Any ideas? I'm new to recurve shooting.

Thanks,


----------



## Zigman (Jul 31, 2009)

I would check out 3rivers and lancaster archery and read the reviews. I can't personally help you out, I haven't had the chance to use on yet.


----------



## Warbow (Apr 18, 2006)

MO Hawkeye said:


> I have been shooting my Sage off the Shelf & now I would like to try a Magnetic rest with a Plunger.
> 
> I would like some suggestions for I know nothing about Recurve rests and plungers.
> 
> ...


For the money you can't go wrong with the Shibuya plunger. They are used by many top shooters. There are lots of good magnetic rests and you can get good results even with the inexpensive ones like the the stick on KAP rest. ARE and Shibuya both make good stick on rests, both adjustable and non-adjustable. Adjustable can be important if you use different arrow diameters. You need to adjust the rest height to get the arrow to center on the plunger. And stick on magnetic rests (as opposed to wrap arounds) are common even at the highest levels of competition.

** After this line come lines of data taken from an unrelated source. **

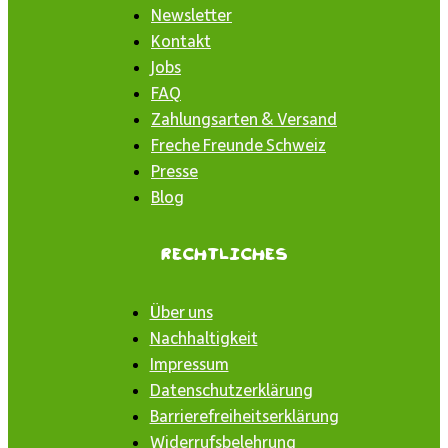
Newsletter
Kontakt
Jobs
FAQ
Zahlungsarten & Versand
Freche Freunde Schweiz
Presse
Blog
Rechtliches
Über uns
Nachhaltigkeit
Impressum
Datenschutzerklärung
Barrierefreiheitserklärung
Widerrufsbelehrung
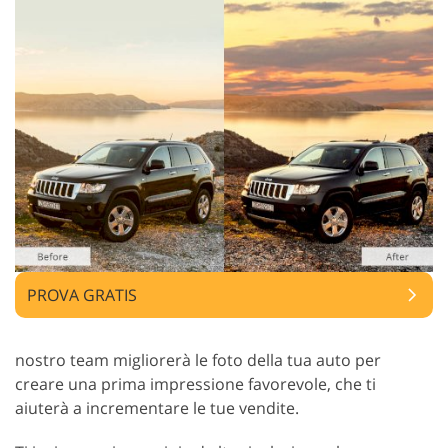
PROVA GRATIS
nostro team migliorerà le foto della tua auto per
creare una prima impressione favorevole, che ti
aiuterà a incrementare le tue vendite.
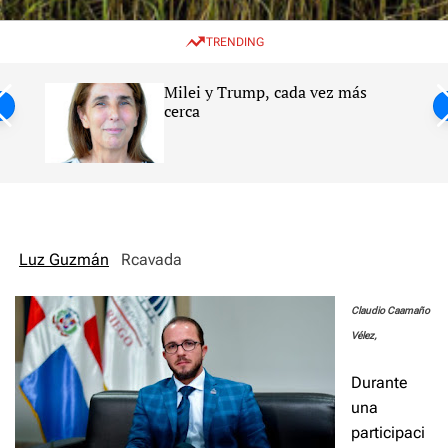
w
e
e
i
n
a
TRENDING
t
u
r
c
c
h
h
Milei y Trump, cada vez más
c
ntil
cerca
o
l
s
o
r
m
o
d
e
Luz Guzmán
Rcavada
Claudio Caamaño
Vélez,
Durante
una
participaci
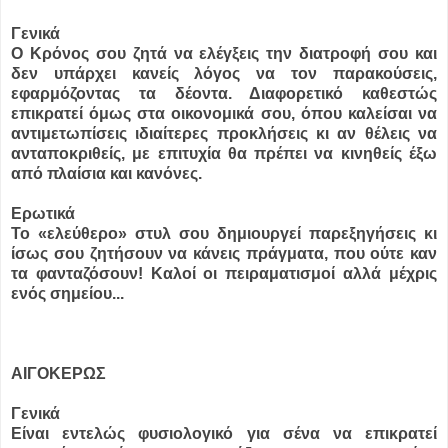
Γενικά
Ο Κρόνος σου ζητά να ελέγξεις την διατροφή σου και
δεν υπάρχει κανείς λόγος να τον παρακούσεις,
εφαρμόζοντας τα δέοντα. Διαφορετικό καθεστώς
επικρατεί όμως στα οικονομικά σου, όπου καλείσαι να
αντιμετωπίσεις ιδιαίτερες προκλήσεις κι αν θέλεις να
ανταποκριθείς, με επιτυχία θα πρέπει να κινηθείς έξω
από πλαίσια και κανόνες.
Ερωτικά
Το «ελεύθερο» στυλ σου δημιουργεί παρεξηγήσεις κι
ίσως σου ζητήσουν να κάνεις πράγματα, που ούτε καν
τα φανταζόσουν! Καλοί οι πειραματισμοί αλλά μέχρις
ενός σημείου...
ΑΙΓΟΚΕΡΩΣ
Γενικά
Είναι εντελώς φυσιολογικό για σένα να επικρατεί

Don't forget to reset your index nock on you bow string higher to compensate for the height of the arrow rest when you install it.

Google the Easton Tuning Guide PDF for details on how to tune your bow with a plunger.

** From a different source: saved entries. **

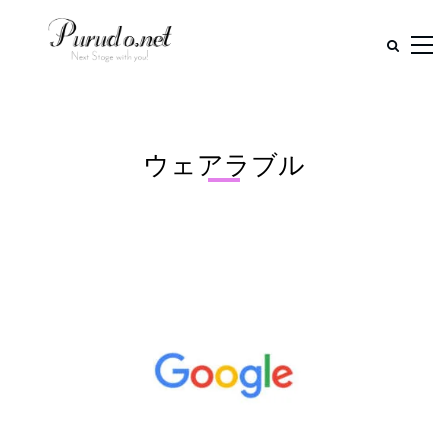
ウェアラブル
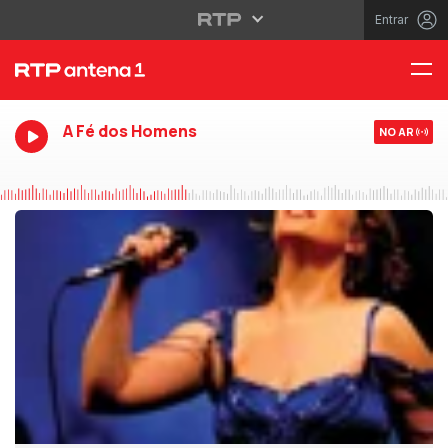
Entrar
A Fé dos Homens
NO AR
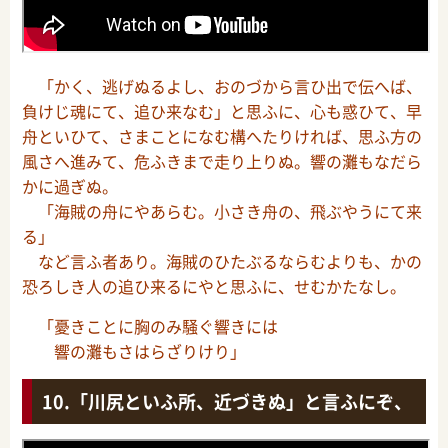
「かく、逃げぬるよし、おのづから言ひ出で伝へば、
負けじ魂にて、追ひ来なむ」と思ふに、心も惑ひて、早
舟といひて、さまことになむ構へたりければ、思ふ方の
風さへ進みて、危ふきまで走り上りぬ。響の灘もなだら
かに過ぎぬ。
「海賊の舟にやあらむ。小さき舟の、飛ぶやうにて来
る」
など言ふ者あり。海賊のひたぶるならむよりも、かの
恐ろしき人の追ひ来るにやと思ふに、せむかたなし。
「憂きことに胸のみ騒ぐ響きには
響の灘もさはらざりけり」
「川尻といふ所、近づきぬ」と言ふにぞ、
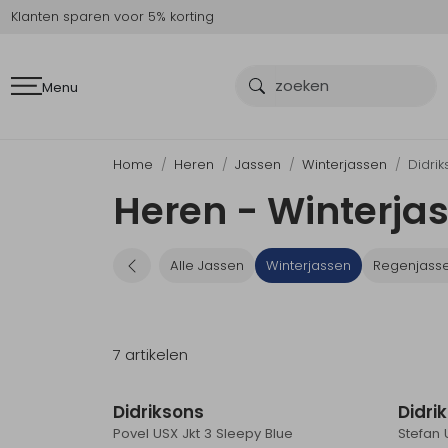
Klanten sparen voor 5% korting
Menu
Home
Heren
Jassen
Winterjassen
Didri
Heren - Winterjas
Alle Jassen
Winterjassen
Regenjass
7 artikelen
Sale
Didriksons
Didri
Povel USX Jkt 3 Sleepy Blue
Stefan 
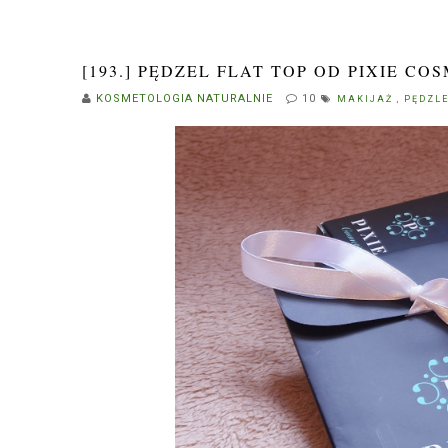
[193.] PĘDZEL FLAT TOP OD PIXIE COS
KOSMETOLOGIA NATURALNIE
10
MAKIJAŻ
,
PĘDZL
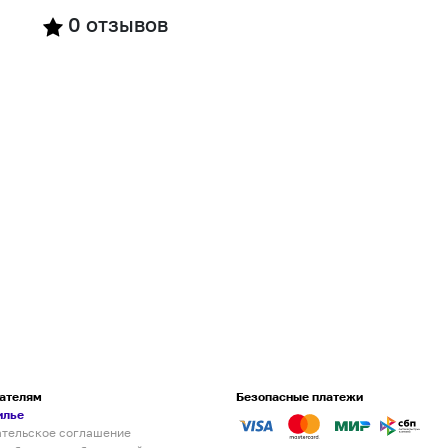
0
отзывов
ателям
Безопасные платежи
илье
ательское соглашение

Magnetic rests are great, but the little wires they use can be accidentally bent if handled roughly, so they may not be the best choice for hunting.


----------



## Viper1 (Aug 21, 2003)

Paul -

Your safest bet for a hunting rig would be a NAP Centershot flipper, if your bow is cut far enough past center for it. It has some of the features of a plunger/rest combo and is fairly indestructable. 

If you really want to go for a plunger/rest combo, look at the TradTech Stubby or 3Rivers DAS short plunger and pick a rest like the Cavalier T-300 Hunter. However most flipper rests will work and they aren't as fragile as they might appear. Even the cheapo Hoyt Hunter rest will work, if you aren't set on a flipper.

Viper1 out.


----------



## Warbow (Apr 18, 2006)

As you can see by the difference in my response and Viper's response, there are a great number of options. Tell us what type of shooting you plan on doing with the bow. My suggestions were based on the idea that you are target shooting with the bow. Viper is going with the assumption that you are hunting with it and, thus, will appreciate sturdier, more compact and less fussy options.


----------



## Viper1 (Aug 21, 2003)

WB -

Yup, we both made assumptions - you know what they say about assuming ... 

Viper1 out.


----------



## MO Hawkeye (Apr 12, 2008)

I'll be using this bow as an entry level target bow. 

Thanks,

Paul


----------